*** Begin section ***

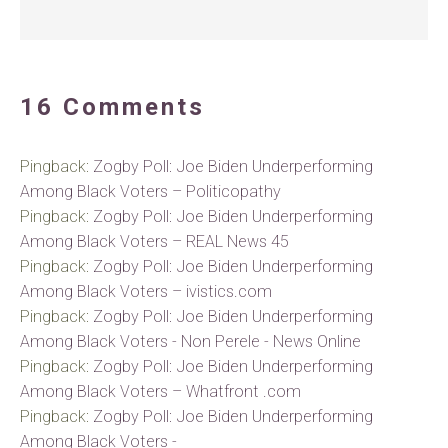
16 Comments
Pingback:
Zogby Poll: Joe Biden Underperforming
Among Black Voters – Politicopathy
Pingback:
Zogby Poll: Joe Biden Underperforming
Among Black Voters – REAL News 45
Pingback:
Zogby Poll: Joe Biden Underperforming
Among Black Voters – ivistics.com
Pingback:
Zogby Poll: Joe Biden Underperforming
Among Black Voters - Non Perele - News Online
Pingback:
Zogby Poll: Joe Biden Underperforming
Among Black Voters – Whatfront .com
Pingback:
Zogby Poll: Joe Biden Underperforming
Among Black Voters -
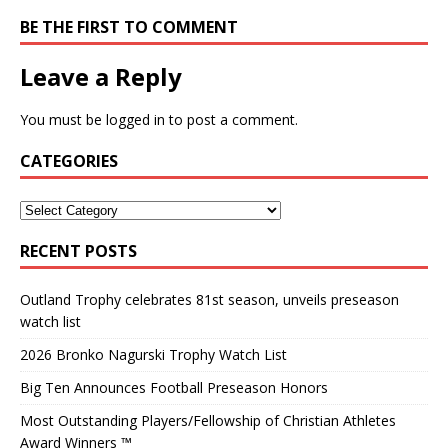
BE THE FIRST TO COMMENT
Leave a Reply
You must be
logged in
to post a comment.
CATEGORIES
RECENT POSTS
Outland Trophy celebrates 81st season, unveils preseason
watch list
2026 Bronko Nagurski Trophy Watch List
Big Ten Announces Football Preseason Honors
Most Outstanding Players/Fellowship of Christian Athletes
Award Winners ™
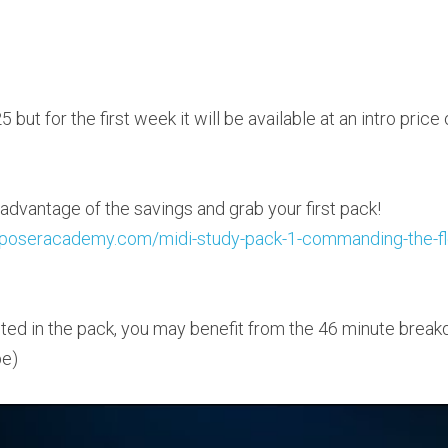
5 but for the first week it will be available at an intro price
Follow this link to take advantage of the savings and grab your first pack! 
omposeracademy.com/midi-study-pack-1-commanding-the-f
rested in the pack, you may benefit from the 46 minute break
be)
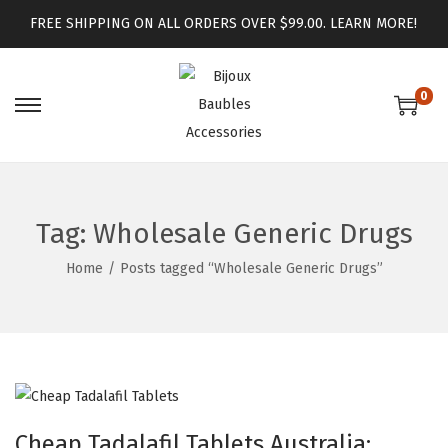
FREE SHIPPING ON ALL ORDERS OVER $99.00.
LEARN MORE!
0
Tag:
Wholesale Generic Drugs
Home
/
Posts tagged “Wholesale Generic Drugs”
Cheap Tadalafil Tablets Australia:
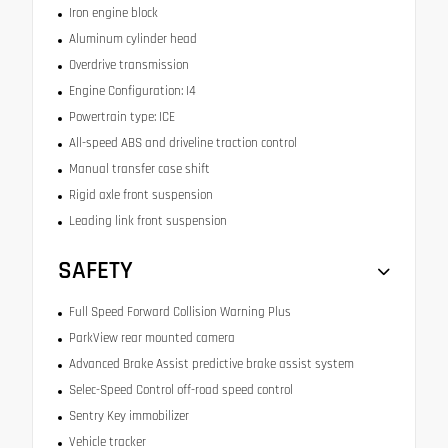
Iron engine block
Aluminum cylinder head
Overdrive transmission
Engine Configuration: I4
Powertrain type: ICE
All-speed ABS and driveline traction control
Manual transfer case shift
Rigid axle front suspension
Leading link front suspension
SAFETY
Full Speed Forward Collision Warning Plus
ParkView rear mounted camera
Advanced Brake Assist predictive brake assist system
Selec-Speed Control off-road speed control
Sentry Key immobilizer
Vehicle tracker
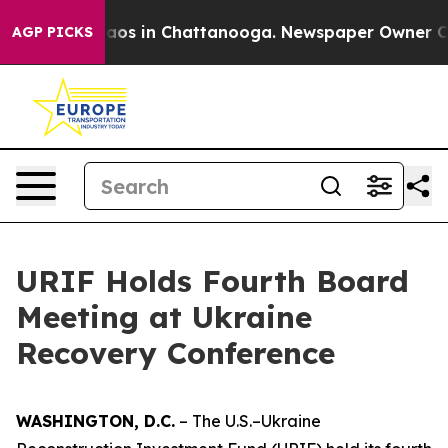
ollapse
Chaos in Chattanooga. Newspaper Owner Calls 
AGP PICKS
URIF Holds Fourth Board
Meeting at Ukraine
Recovery Conference
WASHINGTON, D.C.
– The U.S.–Ukraine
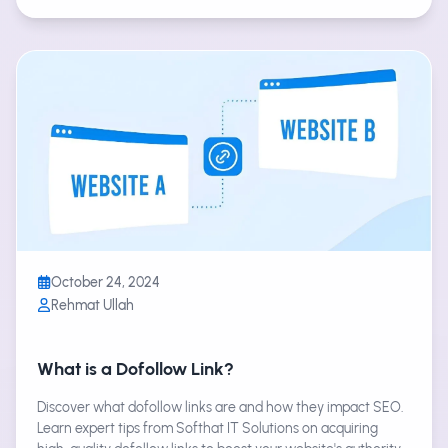
October 24, 2024
Rehmat Ullah
What is a Dofollow Link?
Discover what dofollow links are and how they impact SEO.
Learn expert tips from Softhat IT Solutions on acquiring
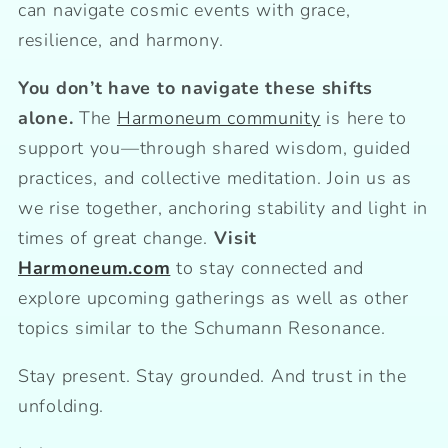
can navigate cosmic events with grace,
resilience, and harmony.
You don’t have to navigate these shifts
alone.
The
Harmoneum community
is here to
support you—through shared wisdom, guided
practices, and collective meditation. Join us as
we rise together, anchoring stability and light in
times of great change.
Visit
Harmoneum.com
to stay connected and
explore upcoming gatherings as well as other
topics similar to the Schumann Resonance.
Stay present. Stay grounded. And trust in the
unfolding.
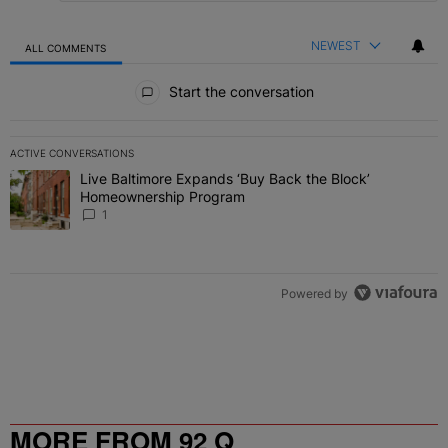
NEWEST
ALL COMMENTS
All Comments
Start the conversation
ACTIVE CONVERSATIONS
The following is a list of the most commented articles in the last 7 
Live Baltimore Expands ‘Buy Back the Block’
A trending article titled "Live Baltimore Expands ‘Buy Back the 
Homeownership Program
1
Powered by
MORE FROM 92 Q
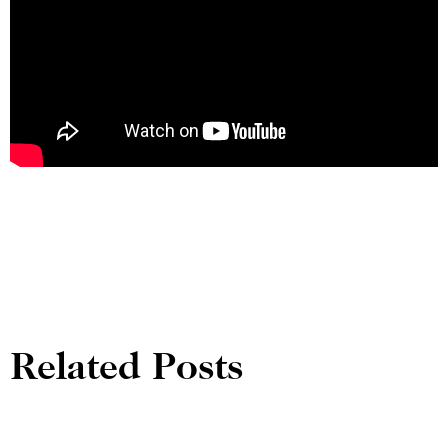
Related Posts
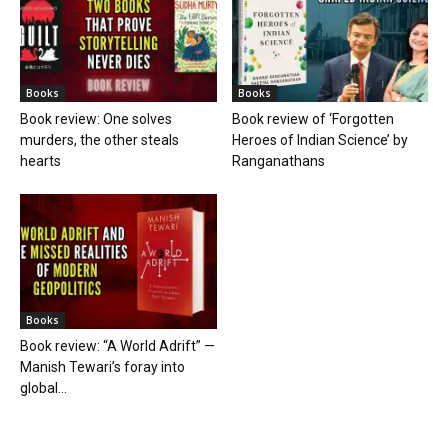
Books
Books
Book review: One solves
Book review of ‘Forgotten
murders, the other steals
Heroes of Indian Science’ by
hearts
Ranganathans
Books
Book review: “A World Adrift” —
Manish Tewari’s foray into
global...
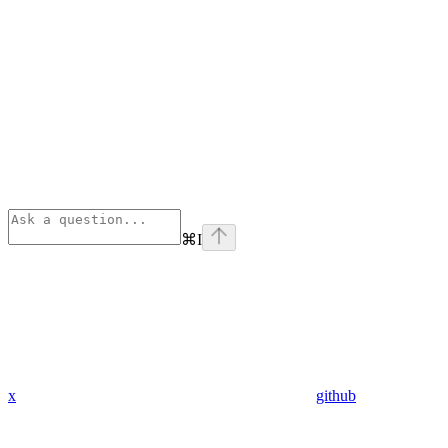
⌘
I
x
github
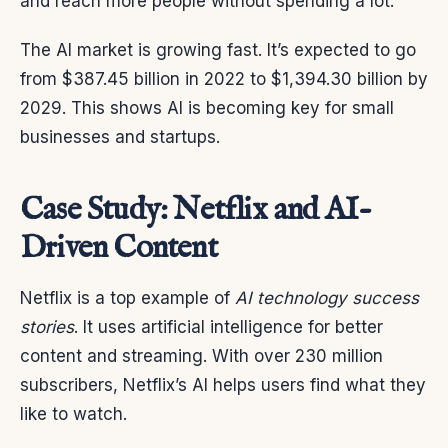
and reach more people without spending a lot.
The AI market is growing fast. It’s expected to go
from $387.45 billion in 2022 to $1,394.30 billion by
2029. This shows AI is becoming key for small
businesses and startups.
Case Study: Netflix and AI-
Driven Content
Netflix is a top example of
AI technology success
stories
. It uses artificial intelligence for better
content and streaming. With over 230 million
subscribers, Netflix’s AI helps users find what they
like to watch.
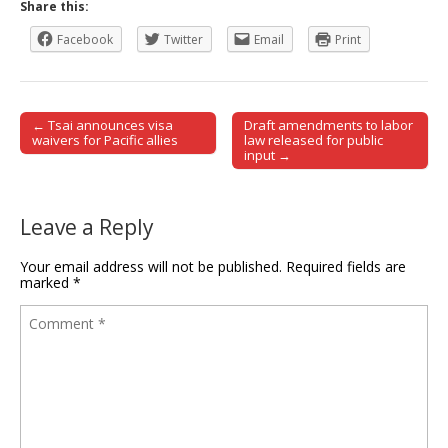
Share this:
Facebook
Twitter
Email
Print
← Tsai announces visa
Draft amendments to labor
Post navigation
waivers for Pacific allies
law released for public
input →
Leave a Reply
Your email address will not be published.
Required fields are
marked
*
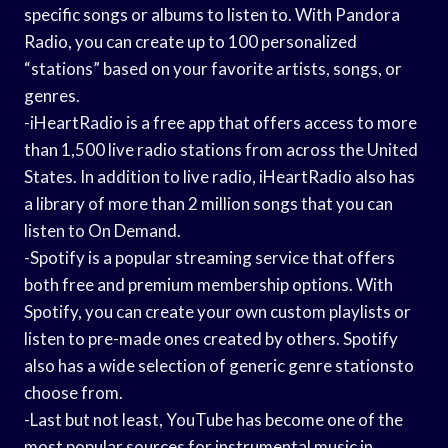
specific songs or albums to listen to. With Pandora
Radio, you can create up to 100 personalized
“stations” based on your favorite artists, songs, or
genres.
-iHeartRadio is a free app that offers access to more
than 1,500 live radio stations from across the United
States. In addition to live radio, iHeartRadio also has
a library of more than 2 million songs that you can
listen to On Demand.
-Spotify is a popular streaming service that offers
both free and premium membership options. With
Spotify, you can create your own custom playlists or
listen to pre-made ones created by others. Spotify
also has a wide selection of generic genre stationsto
choose from.
-Last but not least, YouTube has become one of the
most popular sources for instrumental music in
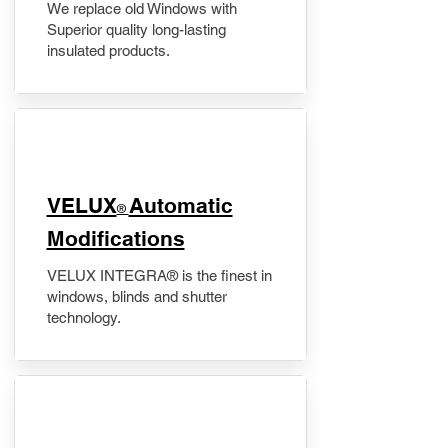
We replace old Windows with
Superior quality long-lasting
insulated products.
VELUX
Automatic
®
Modifications
VELUX INTEGRA® is the finest in
windows, blinds and shutter
technology.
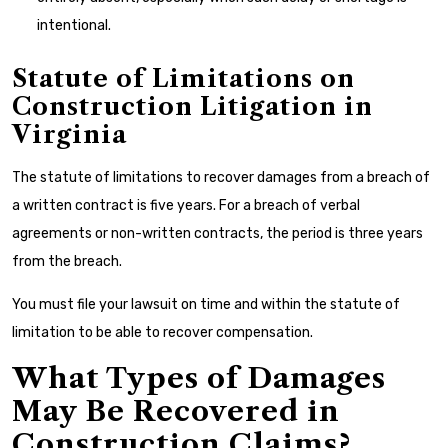
intentional.
Statute of Limitations on
Construction Litigation in
Virginia
The statute of limitations to recover damages from a breach of
a written contract is five years. For a breach of verbal
agreements or non-written contracts, the period is three years
from the breach.
You must file your lawsuit on time and within the statute of
limitation to be able to recover compensation.
What Types of Damages
May Be Recovered in
Construction Claims?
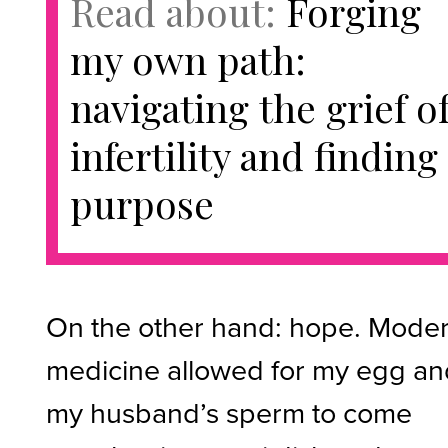
Read about:
Forging
my own path:
navigating the grief o
infertility and finding
purpose
On the other hand: hope. Mode
medicine allowed for my egg a
my husband’s sperm to come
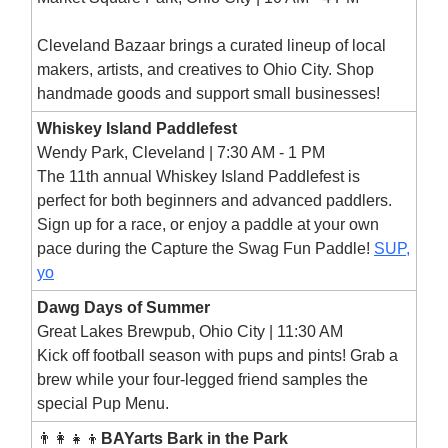
Cleveland Bazaar brings a curated lineup of local
makers, artists, and creatives to Ohio City. Shop
handmade goods and support small businesses!
Whiskey Island Paddlefest
Wendy Park, Cleveland | 7:30 AM - 1 PM
The 11th annual Whiskey Island Paddlefest is
perfect for both beginners and advanced paddlers.
Sign up for a race, or enjoy a paddle at your own
pace during the Capture the Swag Fun Paddle!
SUP,
yo
Dawg Days of Summer
Great Lakes Brewpub, Ohio City | 11:30 AM
Kick off football season with pups and pints! Grab a
brew while your four-legged friend samples the
special Pup Menu.
👨‍👩‍👧‍👦
BAYarts Bark in the Park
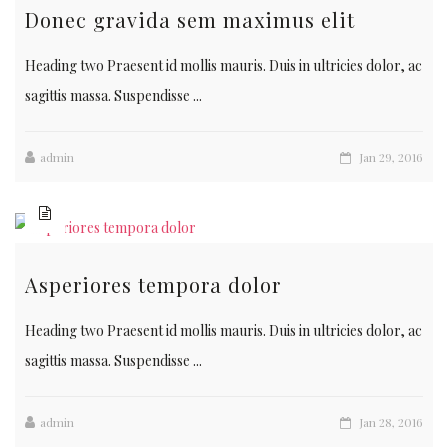
Donec gravida sem maximus elit
Heading two Praesent id mollis mauris. Duis in ultricies dolor, ac
sagittis massa. Suspendisse ...
admin
Jan 29, 2016
Asperiores tempora dolor
Heading two Praesent id mollis mauris. Duis in ultricies dolor, ac
sagittis massa. Suspendisse ...
admin
Jan 28, 2016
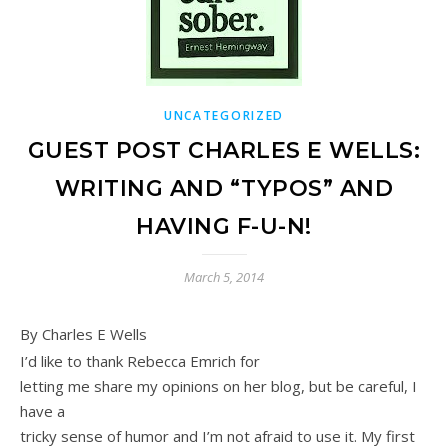
UNCATEGORIZED
GUEST POST CHARLES E WELLS:
WRITING AND “TYPOS” AND
HAVING F-U-N!
March 5, 2014
By Charles E Wells
I’d like to thank Rebecca Emrich for
letting me share my opinions on her blog, but be careful, I
have a
tricky sense of humor and I’m not afraid to use it. My first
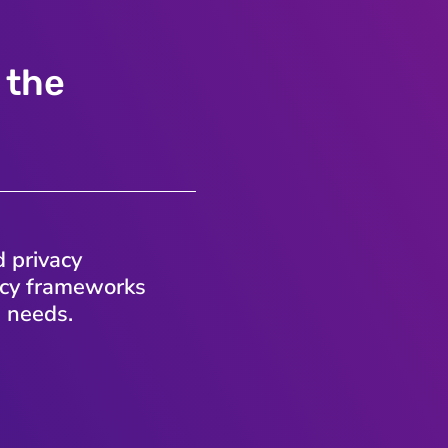
 the
d privacy
vacy frameworks
s needs.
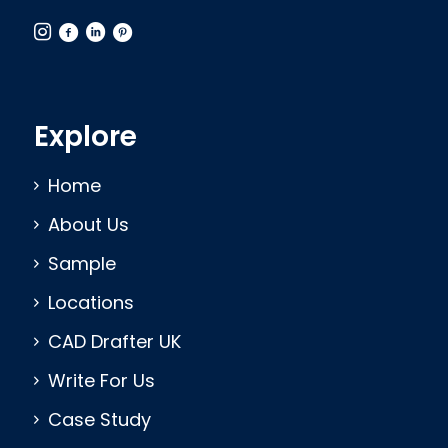
Explore
Home
About Us
Sample
Locations
CAD Drafter UK
Write For Us
Case Study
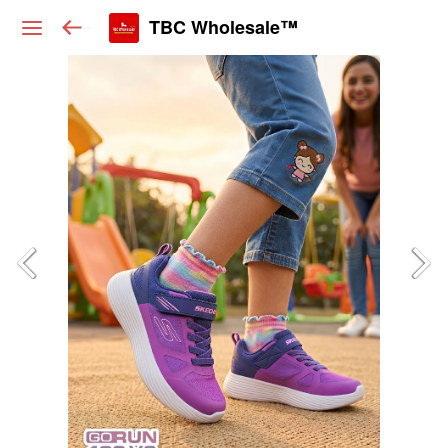
TBC Wholesale™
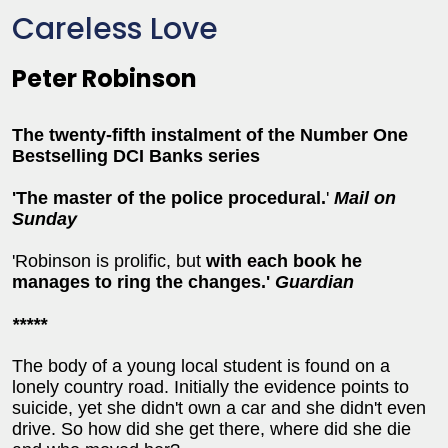
Careless Love
Peter Robinson
The twenty-fifth instalment of the Number One
Bestselling DCI Banks series
'T
he master of the police procedural.
'
Mail on
Sunday
'Robinson is prolific, but
with each book he
manages to ring the changes.'
Guardian
*****
The body of a young local student is found on a
lonely country road. Initially the evidence points to
suicide, yet she didn't own a car and she didn't even
drive. So how did she get there, where did she die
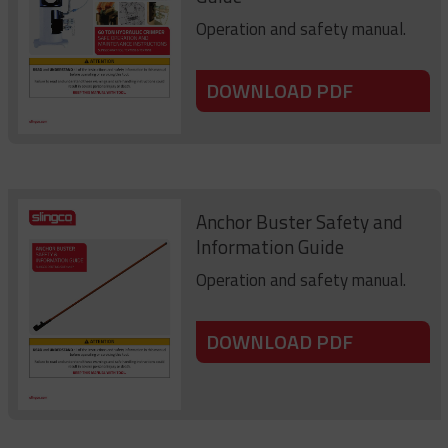
Operation and safety manual.
DOWNLOAD PDF
Anchor Buster Safety and
Information Guide
Operation and safety manual.
DOWNLOAD PDF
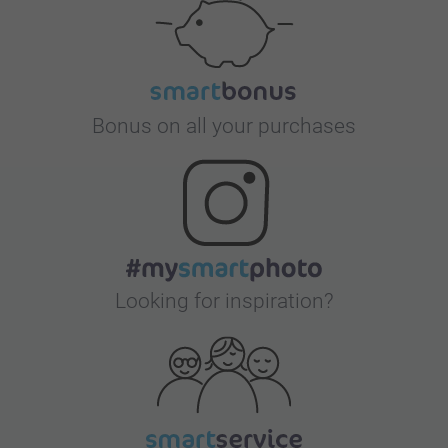
Bonus on all your purchases
Looking for inspiration?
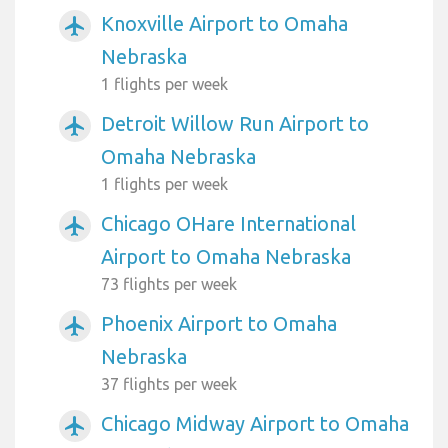
Knoxville Airport to Omaha
airplanemode_active
Nebraska
1 flights per week
Detroit Willow Run Airport to
airplanemode_active
Omaha Nebraska
1 flights per week
Chicago OHare International
airplanemode_active
Airport to Omaha Nebraska
73 flights per week
Phoenix Airport to Omaha
airplanemode_active
Nebraska
37 flights per week
Chicago Midway Airport to Omaha
airplanemode_active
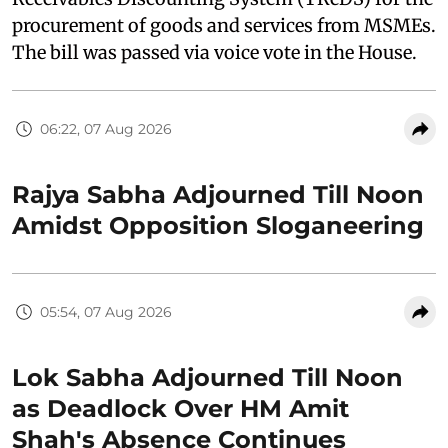
procurement of goods and services from MSMEs.
The bill was passed via voice vote in the House.
06:22, 07 Aug 2026
Rajya Sabha Adjourned Till Noon
Amidst Opposition Sloganeering
05:54, 07 Aug 2026
Lok Sabha Adjourned Till Noon
as Deadlock Over HM Amit
Shah's Absence Continues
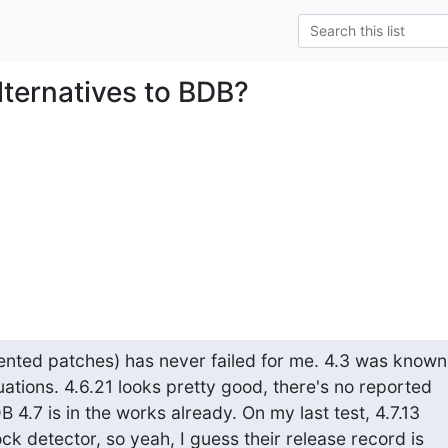
lternatives to BDB?
nted patches) has never failed for me. 4.3 was known 
ations. 4.6.21 looks pretty good, there's no reported

 4.7 is in the works already. On my last test, 4.7.13

ck detector, so yeah, I guess their release record is
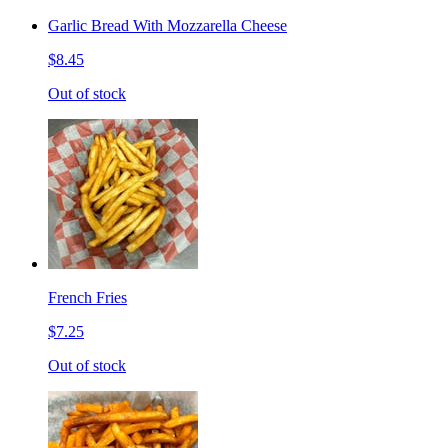
Garlic Bread With Mozzarella Cheese
$8.45
Out of stock
French Fries
$7.25
Out of stock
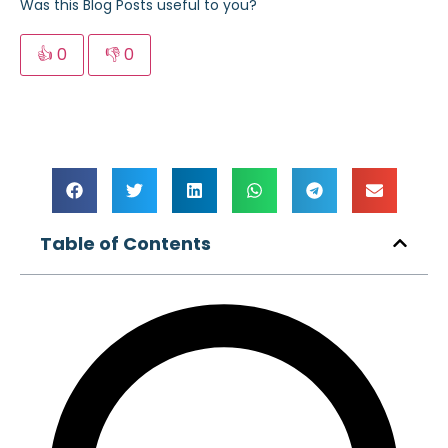
Was this Blog Posts useful to you?
👍
0
👎
0
Table of Contents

*** End section ***

■ **Work to be completed**
Copy nothing but the lines above from the one with "Among Black Voters - Non Perele - News Online" to the one with "ParkView rear mounted camera", inclusive, word for word. Leave every picture out.

■ **Reply**
Among Black Voters - Non Perele - News Online
Pingback:
Zogby Poll: Joe Biden Underperforming
Among Black Voters – Whatfront .com
Pingback:
Zogby Poll: Joe Biden Underperforming
Among Black Voters -
BE THE FIRST TO COMMENT
Leave a Reply
You must be
logged in
to post a comment.
CATEGORIES
RECENT POSTS
Outland Trophy celebrates 81st season, unveils preseason
watch list
2026 Bronko Nagurski Trophy Watch List
Big Ten Announces Football Preseason Honors
Most Outstanding Players/Fellowship of Christian Athletes
Award Winners ™
5 but for the first week it will be available at an intro price
Follow this link to take advantage of the savings and grab your first pack! 
omposeracademy.com/midi-study-pack-1-commanding-the-f
rested in the pack, you may benefit from the 46 minute break
be)
FREE SHIPPING ON ALL ORDERS OVER $99.00.
LEARN MORE!
0
Tag:
Wholesale Generic Drugs
Home
/
Posts tagged “Wholesale Generic Drugs”
Cheap Tadalafil Tablets Australia:
Iron engine block
Aluminum cylinder head
Overdrive transmission
Engine Configuration: I4
Powertrain type: ICE
All-speed ABS and driveline traction control
Manual transfer case shift
Rigid axle front suspension
Leading link front suspension
SAFETY
Full Speed Forward Collision Warning Plus
ParkView rear mounted camera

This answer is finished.